Start of AVAILABLE DATA
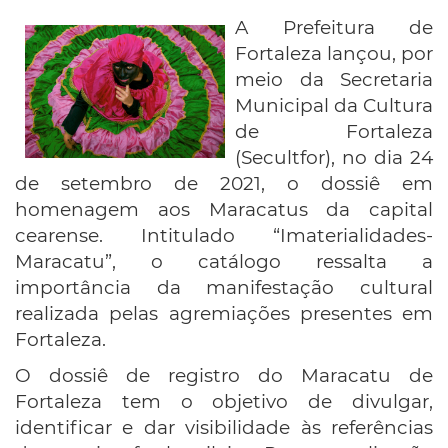
A Prefeitura de
Fortaleza lançou, por
meio da Secretaria
Municipal da Cultura
de Fortaleza
(Secultfor), no dia 24
de setembro de 2021, o dossiê em
homenagem aos Maracatus da capital
cearense. Intitulado “Imaterialidades-
Maracatu”, o catálogo ressalta a
importância da manifestação cultural
realizada pelas agremiações presentes em
Fortaleza.
O dossiê de registro do Maracatu de
Fortaleza tem o objetivo de divulgar,
identificar e dar visibilidade às referências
End of AVAILABLE DATA
Print all entries exactly; skip the pictures.

A Prefeitura de
Fortaleza lançou, por
meio da Secretaria
Municipal da Cultura
de Fortaleza
(Secultfor), no dia 24
de setembro de 2021, o dossiê em
homenagem aos Maracatus da capital
cearense. Intitulado “Imaterialidades-
Maracatu”, o catálogo ressalta a
importância da manifestação cultural
realizada pelas agremiações presentes em
Fortaleza.
O dossiê de registro do Maracatu de
Fortaleza tem o objetivo de divulgar,
identificar e dar visibilidade às referências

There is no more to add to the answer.